Businessman using a tablet in a factory

Westend61/Getty Images

The pandemic has sped up transformations in the labor market that could force more than 10% of workers in the United States into a new line of work, according to a new report.

In the U.S., 17.1 million people will likely need to change jobs in the future, a 28% increase from a pre-pandemic estimate, according to a study on the future of work released by McKinsey Global Institute Thursday. Of those, 14.9 million may need to switch industries completely by 2030.

Those with less than a college degree, Black and Hispanic people, and women are more likely to be affected as jobs disappear in the next decade. 

The scope of the change has been altered by the pandemic, which highlighted the physical dimension of how we work and pushed businesses toward adoption of already existing trends like remote work, e-commerce, and automation.

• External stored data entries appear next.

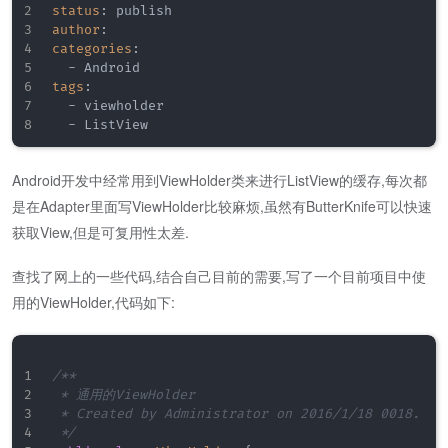
status
:
author
:
categories
:
-
tags
:
-
 viewholder

-
 ListView
Android开发中经常用到ViewHolder类来进行ListView的缓存,每次都
是在Adapter里面写ViewHolder比较麻烦,虽然有ButterKnife可以快速
获取View,但是可复用性太差.
查找了网上的一些代码,结合自己目前的需要,写了一个目前项目中使
用的ViewHolder,代码如下:
/**

 * 通用的ViewHolder

 * Created by Administrator on 2016/1/18 0018.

Many low-paying jobs that were already primed for losses due to decreased demand or increasing automation could see even deeper cuts as a mass transition occurs in a post-pandemic world. Office clerks, retail salespeople, cashiers, and food servers are among the jobs most likely to disappear by the thousands.

While a boom in e-commerce could create thousands of new positions in the warehousing and transportation industries, for example, it won't be enough to offset the permanent loss of 4.3 million jobs in customer and food service, according to McKinsey’s model. 

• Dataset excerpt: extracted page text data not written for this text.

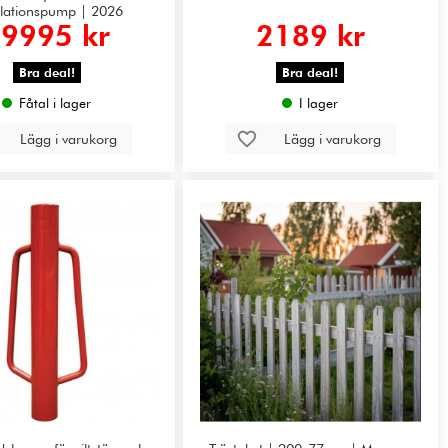
ulationspump | 2026
9995 kr
2189 kr
Bra deal!
Bra deal!
Fåtal i lager
I lager
Lägg i varukorg
Lägg i varukorg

Automation could replace as many as 45.3 million more workers in the U.S. by 2030, particularly for physical labor like packing packages, welding and soldering. This is a 5-percentage point increase from McKinsey’s pre-pandemic estimate, a jump based in part on a July 2020 survey McKinsey conducted of 800 executives from around the world. Two-thirds of the executives said they would be increasing their investment in automation and AI either somewhat or significantly. Industries with the highest levels of human contact were the most likely to be automated.

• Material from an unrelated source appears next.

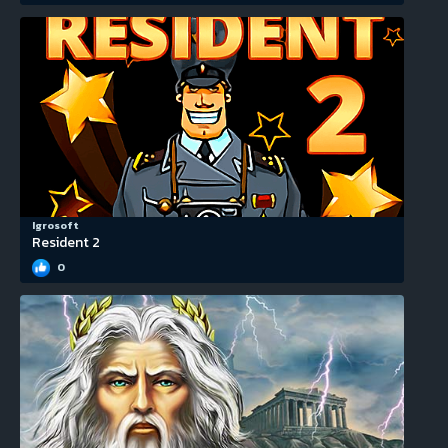
Igrosoft
Resident 2
0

Middle- and low-earners will also lose overall share in the job market, McKinsey forecasts, with more job creation in high-paying roles. By 2030, there likely will be 1.9 million fewer jobs for middle earners and only modest job growth for the bottom 30%. Meanwhile, there could be 6.6 million more jobs for people in the top 30% of earners, with increased demand for workers in healthcare and in science, technology, and engineering.

More than half of displaced low-wage workers hoping to find employment will need to develop new skills in order to find work, often in one of those new, in-demand high-paying jobs, the report said.

The pandemic hit the lowest-paid workers the hardest from the outset as the spread of COVID-19 led to business closures, notably in travel and leisure. In the first few months of the pandemic, the bottom 25% of workers made up about half of the people who had either become unemployed or who stopped looking for work completely, according to an August analysis from the Federal Reserve Bank of San Francisco.

As of December, employment among low-wage workers (those making less than $27,000 annually) was estimated at 22.5% lower than in January 2020, while high-wage workers (those making more than $60,000 per year) had more than recovered, with employment 2.3% higher, according to Opportunity Insights, a nonprofit based at Harvard University that analyzes data from payroll processors, financial service firms and e-commerce outlets.